BEGIN

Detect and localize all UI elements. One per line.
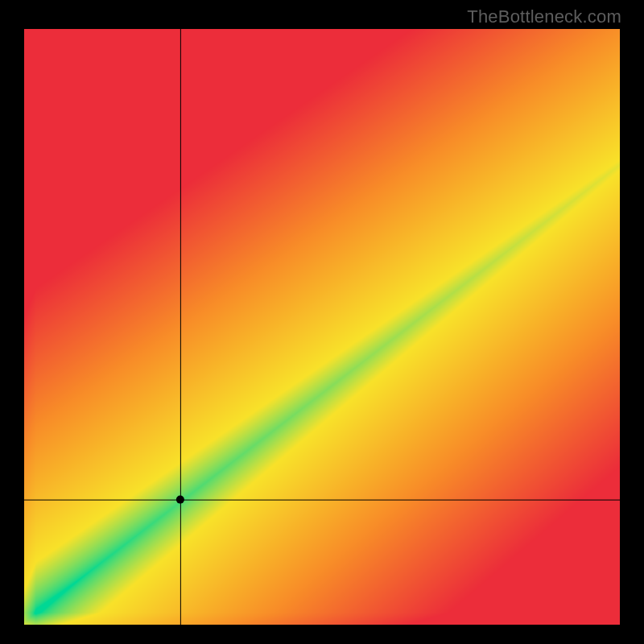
- bottleneck-heatmap: [24, 29, 620, 625]
- watermark-text: TheBottleneck.com: [467, 6, 621, 27]
- plot-area: [24, 29, 620, 625]
- chart-frame: TheBottleneck.com: [0, 0, 644, 644]
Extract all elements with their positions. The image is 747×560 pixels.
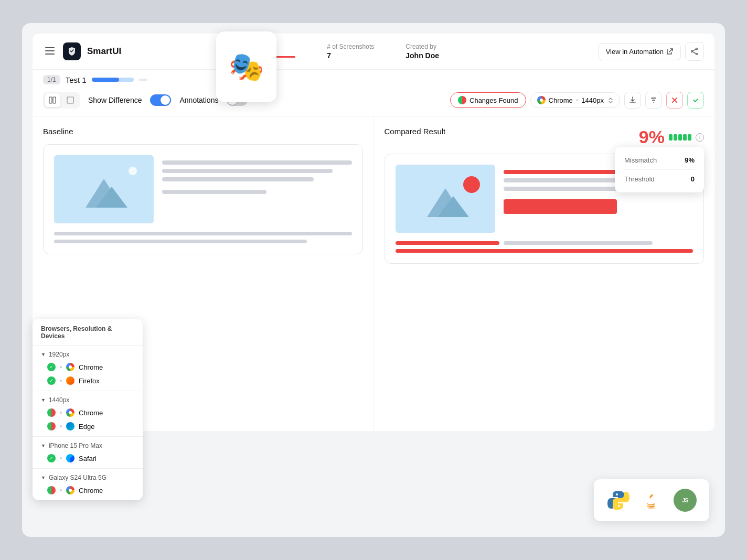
svg-rect-9 — [651, 98, 656, 99]
resolution-1440-header[interactable]: ▼ 1440px — [33, 394, 143, 406]
chrome-icon-galaxy — [66, 486, 74, 494]
mismatch-percent: 9% — [639, 127, 665, 147]
svg-rect-6 — [49, 97, 52, 103]
java-icon — [640, 489, 663, 512]
info-icon[interactable]: i — [696, 133, 704, 142]
firefox-1920-item[interactable]: ✓ Firefox — [33, 374, 143, 387]
chrome-1440-item[interactable]: Chrome — [33, 406, 143, 419]
svg-point-3 — [696, 48, 698, 50]
edge-1440-item[interactable]: Edge — [33, 419, 143, 433]
theater-mask-icon: 🎭 — [229, 50, 264, 83]
result-image — [396, 165, 495, 233]
logo-card: 🎭 — [216, 31, 276, 102]
threshold-label: Threshold — [624, 175, 655, 183]
svg-rect-1 — [45, 50, 55, 51]
single-view-button[interactable] — [62, 93, 78, 107]
chrome-1920-item[interactable]: ✓ Chrome — [33, 360, 143, 374]
result-title: Compared Result — [385, 127, 446, 136]
dot-separator: • — [576, 96, 579, 104]
svg-rect-0 — [45, 47, 55, 48]
progress-bar — [92, 78, 134, 82]
app-logo — [63, 42, 81, 60]
mismatch-value: 9% — [685, 156, 695, 164]
mismatch-label: Missmatch — [624, 156, 657, 164]
chrome-icon — [537, 96, 546, 104]
screenshots-meta: # of Screenshots 7 — [327, 43, 374, 60]
baseline-image — [54, 155, 154, 223]
threshold-value: 0 — [691, 175, 695, 183]
safari-icon — [66, 454, 74, 462]
safari-iphone-item[interactable]: ✓ Safari — [33, 451, 143, 465]
firefox-icon-1920 — [66, 376, 74, 385]
filter-button[interactable] — [645, 92, 662, 109]
edge-icon-1440 — [66, 422, 74, 430]
browser-badge-button[interactable]: Chrome • 1440px — [530, 92, 620, 108]
sidebar-panel: Browsers, Resolution & Devices ▼ 1920px … — [33, 319, 143, 500]
view-automation-button[interactable]: View in Automation — [598, 43, 681, 60]
test-name: Test 1 — [66, 76, 87, 84]
show-difference-toggle[interactable] — [150, 94, 171, 106]
svg-rect-8 — [67, 97, 73, 103]
chrome-icon-1440 — [66, 408, 74, 417]
tech-card: JS — [594, 479, 709, 521]
svg-point-4 — [696, 53, 698, 55]
baseline-screenshot — [43, 144, 363, 254]
svg-point-20 — [648, 508, 655, 509]
group-1440: ▼ 1440px Chrome Edge — [33, 391, 143, 436]
svg-point-19 — [463, 176, 480, 193]
small-badge — [139, 79, 147, 81]
group-1920: ▼ 1920px ✓ Chrome ✓ Firefox — [33, 346, 143, 391]
share-button[interactable] — [685, 42, 704, 61]
created-by-meta: Created by John Doe — [405, 43, 439, 60]
baseline-text-content — [162, 155, 352, 194]
resolution-1920-header[interactable]: ▼ 1920px — [33, 349, 143, 360]
nodejs-icon: JS — [674, 489, 697, 512]
approve-button[interactable] — [687, 92, 704, 109]
result-pane: Compared Result 9% i — [374, 116, 715, 431]
group-iphone: ▼ iPhone 15 Pro Max ✓ Safari — [33, 437, 143, 468]
svg-rect-10 — [652, 100, 655, 101]
reject-button[interactable] — [666, 92, 683, 109]
changes-found-button[interactable]: Changes Found — [450, 92, 526, 108]
toolbar: Show Difference Annotations Changes Foun… — [33, 84, 714, 116]
show-difference-label: Show Difference — [88, 96, 142, 104]
download-button[interactable] — [624, 92, 641, 109]
group-galaxy: ▼ Galaxy S24 Ultra 5G Chrome — [33, 469, 143, 500]
chrome-icon-1920 — [66, 363, 74, 371]
svg-point-15 — [129, 167, 137, 175]
svg-rect-2 — [45, 53, 55, 55]
app-name: SmartUI — [87, 46, 121, 57]
svg-rect-7 — [53, 97, 56, 103]
iphone-header[interactable]: ▼ iPhone 15 Pro Max — [33, 440, 143, 451]
annotations-label: Annotations — [179, 96, 218, 104]
svg-point-5 — [691, 51, 693, 52]
split-view-button[interactable] — [45, 93, 60, 107]
svg-rect-11 — [653, 102, 654, 103]
galaxy-header[interactable]: ▼ Galaxy S24 Ultra 5G — [33, 472, 143, 483]
test-badge: 1/1 — [43, 75, 60, 84]
menu-button[interactable] — [43, 45, 57, 58]
python-icon — [606, 489, 629, 512]
chrome-galaxy-item[interactable]: Chrome — [33, 483, 143, 497]
baseline-title: Baseline — [43, 127, 363, 136]
sidebar-panel-title: Browsers, Resolution & Devices — [33, 319, 143, 346]
tooltip-card: Missmatch 9% Threshold 0 — [615, 147, 704, 192]
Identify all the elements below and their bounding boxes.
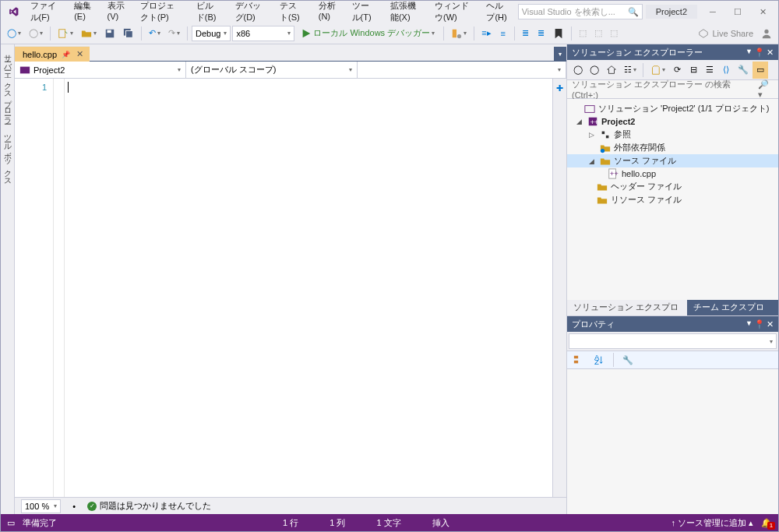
account-button[interactable] [758, 25, 775, 42]
props-alpha-button[interactable]: AZ [590, 351, 608, 368]
solution-explorer-search[interactable]: ソリューション エクスプローラー の検索 (Ctrl+:) 🔎▾ [567, 80, 778, 99]
left-tool-strip: サーバー エクスプローラー ツールボックス [1, 44, 15, 514]
svg-point-6 [457, 33, 461, 37]
se-search-submit-icon[interactable]: 🔎▾ [758, 79, 774, 100]
properties-body [567, 369, 778, 514]
splitter-icon[interactable]: ✚ [553, 79, 566, 93]
new-file-button[interactable]: ▾ [55, 25, 76, 42]
status-bar: ▭ 準備完了 1 行 1 列 1 文字 挿入 ↑ ソース管理に追加 ▴ 🔔 [1, 514, 778, 531]
start-debug-label: ローカル Windows デバッガー [313, 27, 430, 39]
props-categorize-button[interactable] [570, 351, 587, 368]
folder-ext-icon [600, 143, 611, 153]
se-active-button[interactable]: ▭ [753, 62, 768, 79]
problems-status[interactable]: ✓ 問題は見つかりませんでした [87, 500, 211, 512]
status-ready: 準備完了 [23, 517, 57, 529]
tb-outdent-button[interactable]: ≡ [496, 25, 510, 42]
tb-comment-button[interactable]: ≣ [519, 25, 533, 42]
tab-team-explorer[interactable]: チーム エクスプローラー [687, 300, 779, 315]
se-showall-button[interactable]: ☰ [702, 62, 717, 79]
tb-btn-1[interactable]: ▾ [448, 25, 470, 42]
properties-panel: プロパティ ▼ 📍 ✕ ▾ AZ 🔧 [567, 315, 778, 514]
se-back-button[interactable]: ◯ [570, 62, 586, 79]
tb-btn-a[interactable]: ⬚ [576, 25, 590, 42]
se-sync-button[interactable]: ▾ [647, 62, 668, 79]
open-file-button[interactable]: ▾ [78, 25, 100, 42]
tree-resource-files[interactable]: リソース ファイル [567, 193, 778, 206]
window-close-button[interactable]: ✕ [750, 3, 775, 20]
tree-references[interactable]: ▷ 参照 [567, 128, 778, 141]
tb-bookmark-button[interactable] [550, 25, 567, 42]
tb-btn-c[interactable]: ⬚ [607, 25, 621, 42]
svg-rect-5 [453, 29, 456, 37]
expand-icon[interactable]: ◢ [573, 118, 584, 125]
svg-text:++: ++ [610, 169, 619, 178]
status-line: 1 行 [283, 517, 298, 529]
tree-external-deps[interactable]: 外部依存関係 [567, 141, 778, 154]
tree-hello-cpp[interactable]: ++ hello.cpp [567, 167, 778, 180]
nav-member-combo[interactable]: ▾ [358, 62, 566, 78]
expand-icon[interactable]: ◢ [586, 157, 597, 165]
window-minimize-button[interactable]: ─ [700, 3, 725, 20]
se-preview-button[interactable]: 🔧 [735, 62, 752, 79]
panel-close-icon[interactable]: ✕ [767, 48, 774, 58]
solution-platform-dropdown[interactable]: x86▾ [232, 26, 294, 41]
code-editor[interactable]: 1 ✚ [15, 79, 566, 497]
quick-search-input[interactable]: Visual Studio を検索し... 🔍 [518, 4, 643, 19]
footer-btn[interactable]: • [67, 498, 81, 515]
live-share-button[interactable]: Live Share [698, 28, 753, 39]
code-text-area[interactable] [65, 79, 552, 497]
toolbox-tab[interactable]: ツールボックス [1, 125, 14, 186]
panel-pin-icon[interactable]: 📍 [754, 48, 765, 58]
solution-config-dropdown[interactable]: Debug▾ [192, 26, 231, 41]
redo-button[interactable]: ↷▾ [165, 25, 183, 42]
nav-project-combo[interactable]: Project2 ▾ [15, 62, 186, 78]
start-debug-button[interactable]: ローカル Windows デバッガー▾ [296, 26, 439, 41]
properties-header[interactable]: プロパティ ▼ 📍 ✕ [567, 316, 778, 332]
file-tab-hello[interactable]: hello.cpp 📌 ✕ [15, 46, 90, 62]
tree-header-files[interactable]: ヘッダー ファイル [567, 180, 778, 193]
se-switch-button[interactable]: ☷▾ [621, 62, 640, 79]
save-all-button[interactable] [120, 25, 137, 42]
tree-project[interactable]: ◢ ++ Project2 [567, 115, 778, 128]
se-fwd-button[interactable]: ◯ [587, 62, 602, 79]
editor-column: hello.cpp 📌 ✕ ▾ Project2 ▾ (グローバル スコープ) … [15, 44, 566, 514]
panel-pin-icon[interactable]: 📍 [754, 319, 765, 329]
nav-scope-combo[interactable]: (グローバル スコープ) ▾ [186, 62, 358, 78]
zoom-dropdown[interactable]: 100 %▾ [21, 499, 61, 513]
props-events-button[interactable]: 🔧 [619, 351, 636, 368]
window-maximize-button[interactable]: ☐ [725, 3, 750, 20]
pin-icon[interactable]: 📌 [62, 51, 70, 58]
status-monitor-icon[interactable]: ▭ [7, 518, 15, 528]
folder-icon [597, 195, 608, 206]
source-control-button[interactable]: ↑ ソース管理に追加 ▴ [671, 517, 753, 529]
status-col: 1 列 [330, 517, 345, 529]
undo-button[interactable]: ↶▾ [146, 25, 164, 42]
se-properties-button[interactable]: ⟨⟩ [718, 62, 734, 79]
scroll-preview[interactable]: ✚ [552, 79, 566, 497]
nav-forward-button[interactable]: ◯▾ [26, 25, 46, 42]
save-button[interactable] [101, 25, 118, 42]
server-explorer-tab[interactable]: サーバー エクスプローラー [1, 44, 14, 125]
project-name-tag[interactable]: Project2 [646, 5, 697, 19]
svg-text:Z: Z [594, 358, 599, 365]
tab-solution-explorer[interactable]: ソリューション エクスプローラー [567, 300, 687, 315]
expand-icon[interactable]: ▷ [586, 131, 597, 139]
se-refresh-button[interactable]: ⟳ [669, 62, 685, 79]
panel-close-icon[interactable]: ✕ [767, 319, 774, 329]
close-tab-button[interactable]: ✕ [75, 49, 85, 59]
properties-object-dropdown[interactable]: ▾ [569, 333, 777, 349]
tree-source-files[interactable]: ◢ ソース ファイル [567, 154, 778, 167]
nav-back-button[interactable]: ◯▾ [4, 25, 24, 42]
vs-logo-icon [9, 5, 19, 19]
notifications-button[interactable]: 🔔 [761, 518, 772, 528]
tabs-overflow[interactable]: ▾ [554, 47, 566, 61]
panel-dropdown-icon[interactable]: ▼ [746, 48, 753, 58]
tree-solution[interactable]: ソリューション 'Project2' (1/1 プロジェクト) [567, 102, 778, 115]
tb-btn-b[interactable]: ⬚ [591, 25, 605, 42]
panel-dropdown-icon[interactable]: ▼ [746, 319, 753, 329]
tb-uncomment-button[interactable]: ≣ [534, 25, 548, 42]
solution-explorer-header[interactable]: ソリューション エクスプローラー ▼ 📍 ✕ [567, 44, 778, 60]
se-home-button[interactable] [603, 62, 620, 79]
tb-indent-button[interactable]: ≡▸ [478, 25, 494, 42]
se-collapse-button[interactable]: ⊟ [686, 62, 701, 79]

END

— EXERCISE DETAILS —
All lines above that contain "Compared" are required in the answer.

— RESULT OF THIS TASK —
result-title: Compared Result — [385, 127, 446, 136]
result-pane: Compared Result 9% i — [374, 116, 715, 431]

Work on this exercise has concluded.